Tout est en chaîne. Là- haut, le pellicule rentre, s'y jette la lumière très forte, (il faut vraiment que ce soit très fort), pour projeter l'image sur le grand écran. En bas, un petit organe qui analyse le son, le transmet jusqu'à l'autre grosse machine dans le coin pour que le son se produise. Voilà le secret.

"C'est de la technique de pointe, tu sais. Au début on avait pas ce genre de machine, on avait une machine des années 30s et 40s; ça évolue au fur et à mesure...Les pellicules étaient de mauvaises qualités et parfois, s'ils sont bloqués là-haut, et que la lumière y restait, ça brûlerait." J'étais épatée. Je me suis rappelée de ma visite du musée à la cinémathèque de Paris. C'était en voyant les différentes sortes d'anciens cinématographes, en expérimentant les jeux visuels, que j'avais compris tout d'un coup que le cinéma est une véritable industrie, dans laquelle le mécanique est l'un des primordiaux.

"Au début...vous avez toujours fait la projection?"
"Ca fait plus de 20 ans que je suis là, tous les soirs, à projeter les films!"
"Ah!!! Combien de films vous avez vu donc!"
"Aïya... t'imagines, hein, 20 ans, ça veut dire quoi, ça veut dire que, tout compte fait, le moment où je mange avec la famille ne dépasserait pas un an en total!"

Voilà la différence de la logique. Lao Wang dit qu'il a été dans le petit cabinet de projection du cinéma du centre culturel français depuis 1987, si sa mémoire est bonne. Tout a existé donc depuis plus de vingt ans. Quelle ignorance pour ma part, moi qui croyais que ce centre n'existait que depuis fin XXe siècle. Et depuis plus de vingt ans sont projeté les films en pellicules, les 35mm ou 16mm. Les pellicules qui ont marqué la vie de Lao Wang qui devient l'homme de la projection, sous la main de qui sont passés je ne sais combien de films et combien de genres de films.

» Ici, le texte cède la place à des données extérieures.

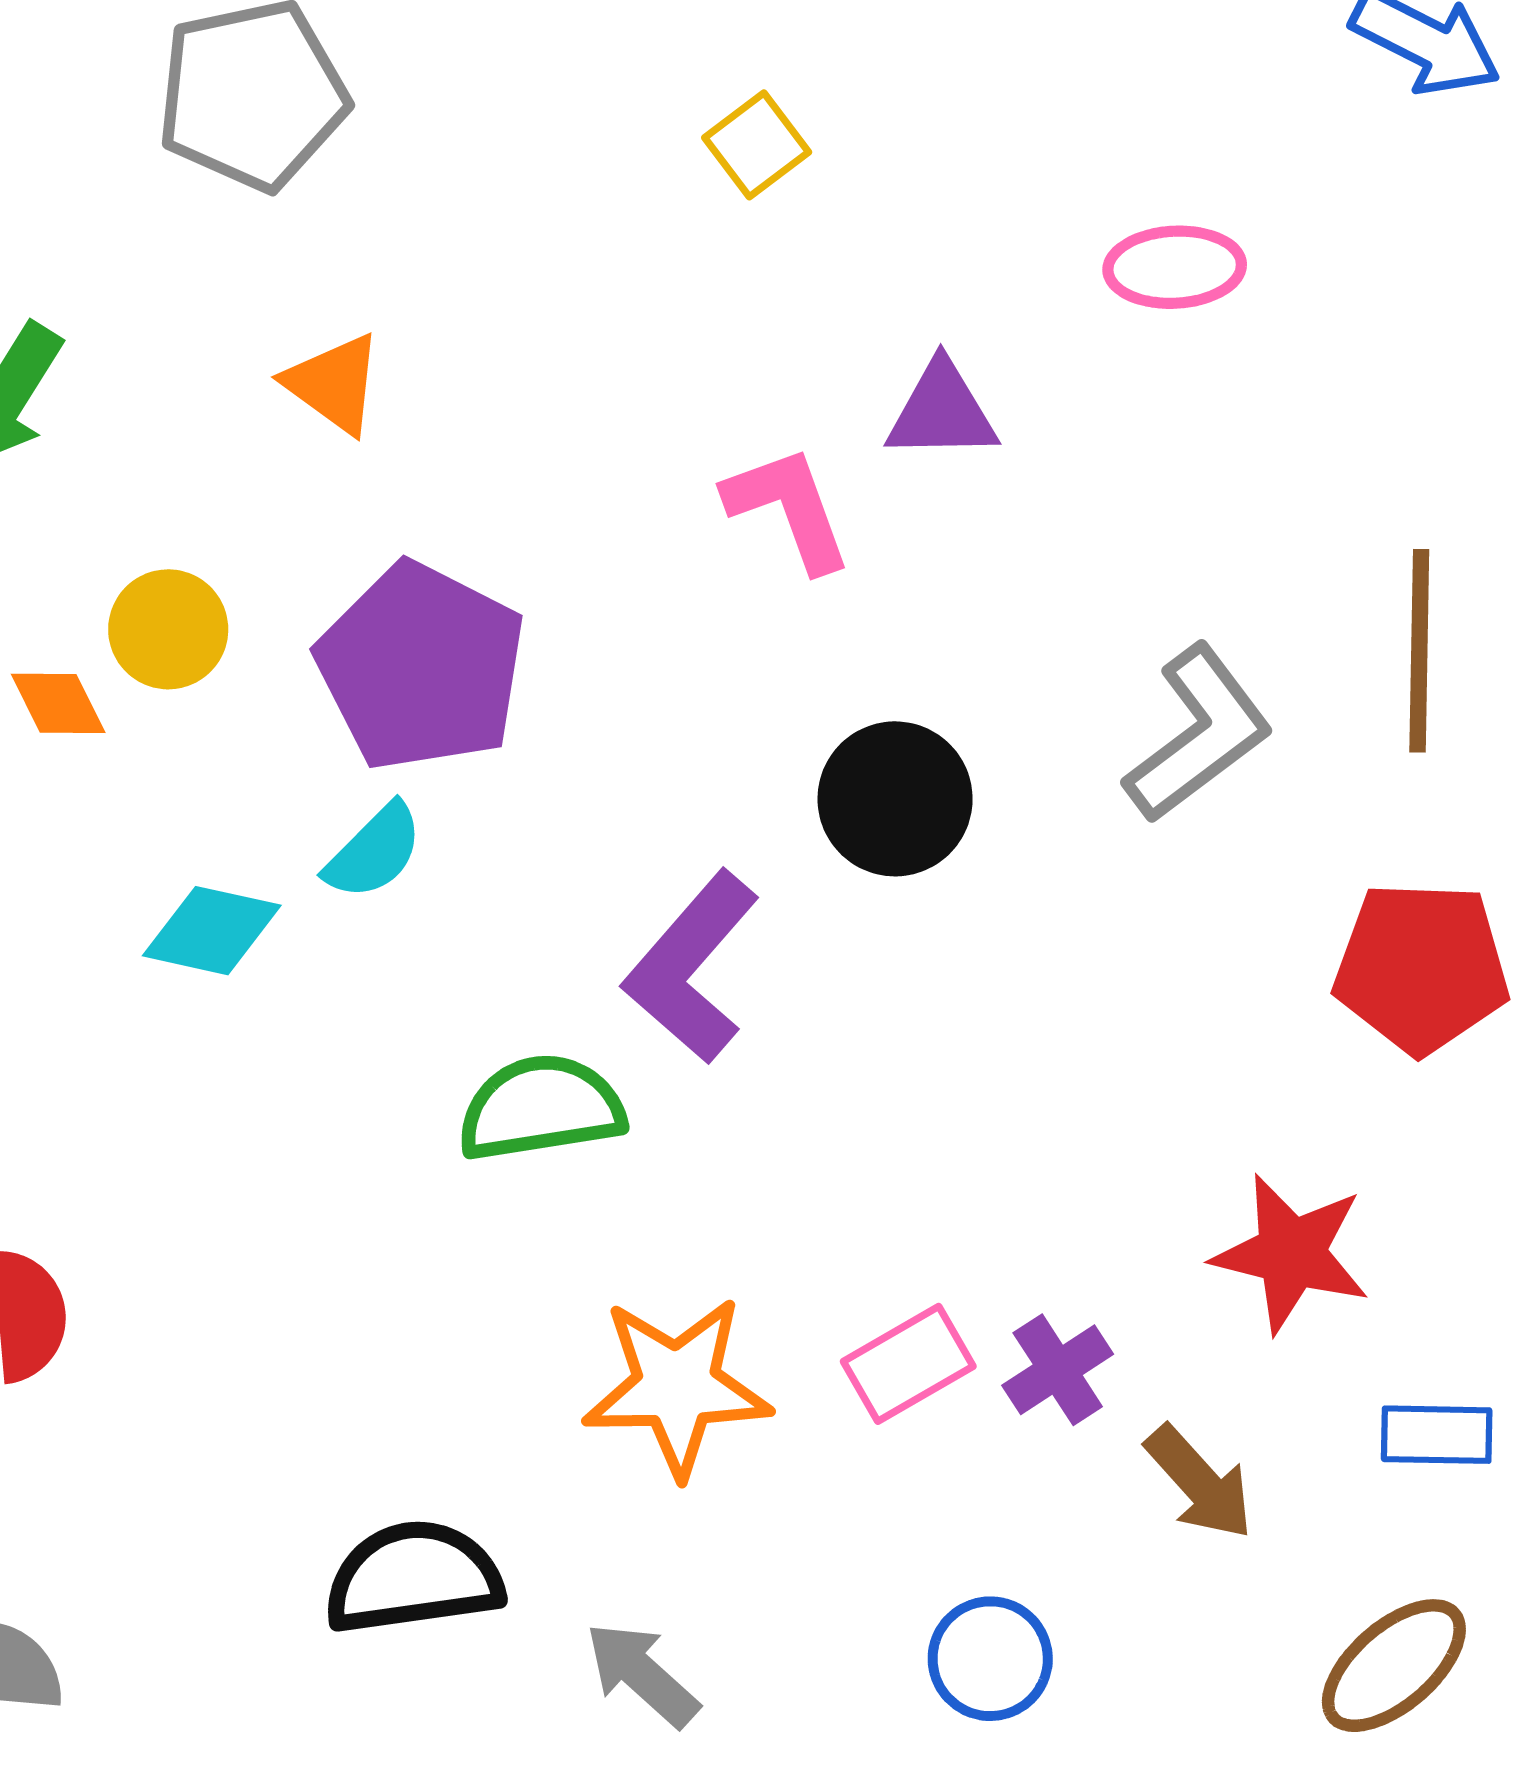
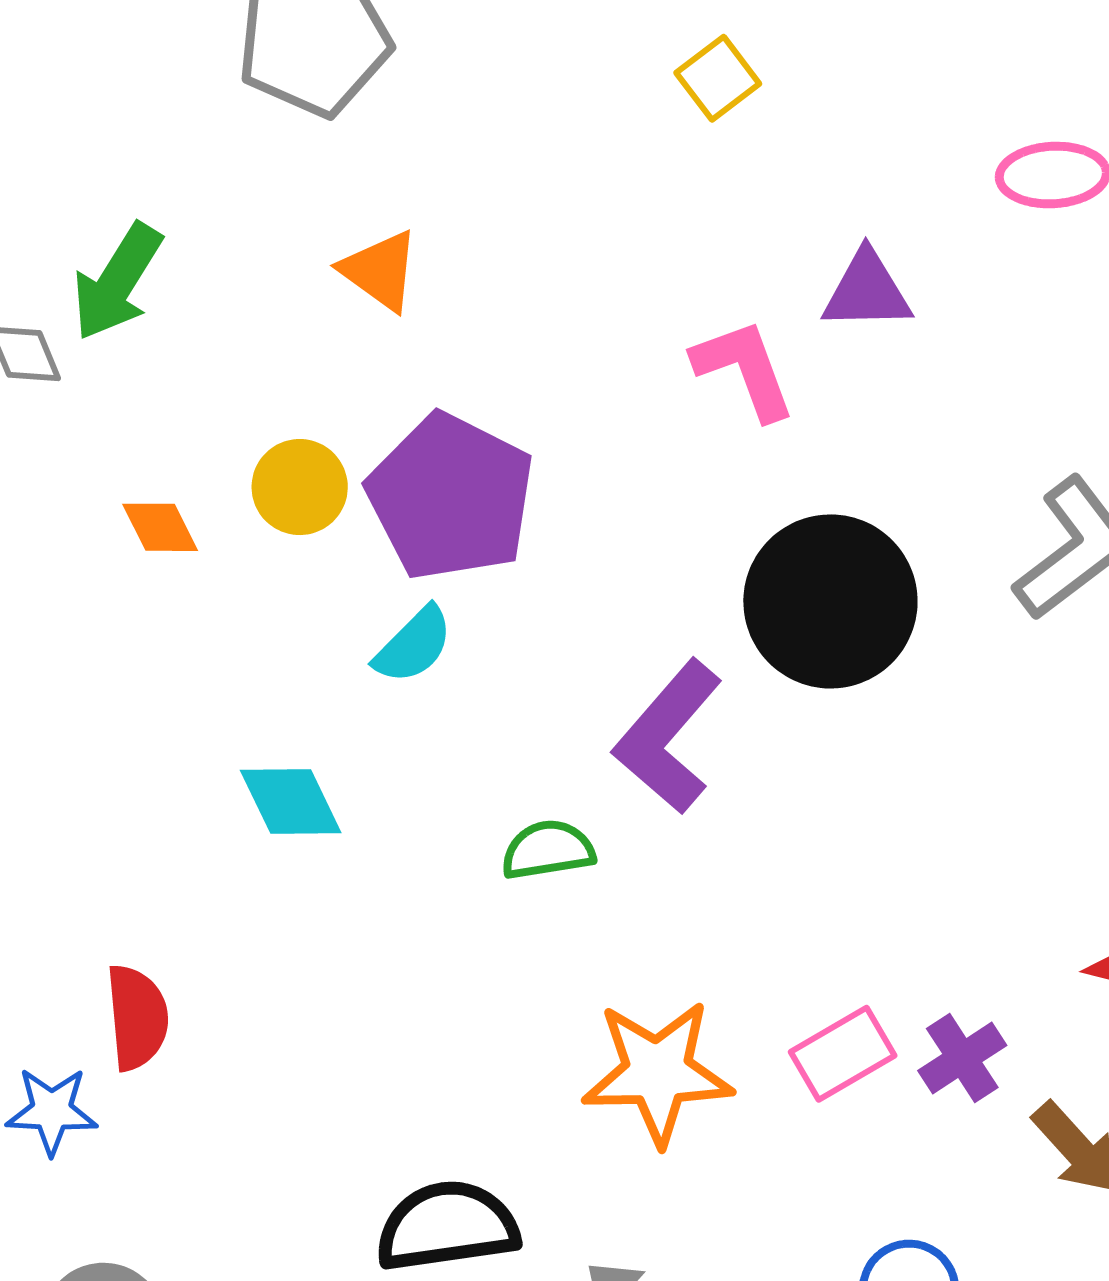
yellow circle: (168, 629) -> (300, 487), moved
black circle: (895, 799) -> (830, 601), size x1.4
cyan diamond: (212, 931) -> (291, 802), moved, turned 52
green semicircle: (541, 1108) -> (548, 850), size x0.7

Les 35mm, d'abord c'est cher, ensuite c'est de vraies images. Mon collègue documentariste m'expliqua: tu sais, les pellicules, c'est du mercure. Quand on tourne, ce qui se produira, c'est la réaction chimique: les images s'y gravent dessus pendant que la surface du pellicule est relativement rongée, d'où l'effet de la profondeur du champ. (En numérique les images se voient bien plates, il est vrai). Si tu le regardes horizontalement en le mettant au niveau de tes yeux, tu verras de minutieux reliefs sur le pellicule.

Les images des films tournés sur les 35mm sont donc réelles, c'est-à-dire qu'elles existent, ne sont pas virtuelles comme celles en numérique, dont la vue se réalise suite à un jeu de composition optique; ne sont pas les fameux simulacres mais les "copies" selon la théorie de Baudriard le nihiliste.

Et sur chaque "copie", sont enregistrées un énorme nombre de photos qui tournent à une vitesse de 1/??? par seconde pour produire les mouvements sur l'écran et pour faire croire qu'une histoire y est en train de se passer.

Au final, le cinéma, pour certains, c'est l'alchimie des visionnaires. Un véritable art. Pour d'autres, tourner un film ne se dira plus, se dira tourner 5G d'histoire par ex, ou tourner 10 piles, dans je ne sais combien d'années où les pellicules auraient tous disparus. Pour d'autres encore, le cinéma n'a jamais existé; ce sont simplement les séries de signes de spectacles.

Pour Lao Wang, c'est simple, le cinéma est les bobines, la machine, les lumières, une salle obscure devant lui, la petite fenêtre d'où il peut regarder vaguement les films, un cabinet de projection, de belles besognes.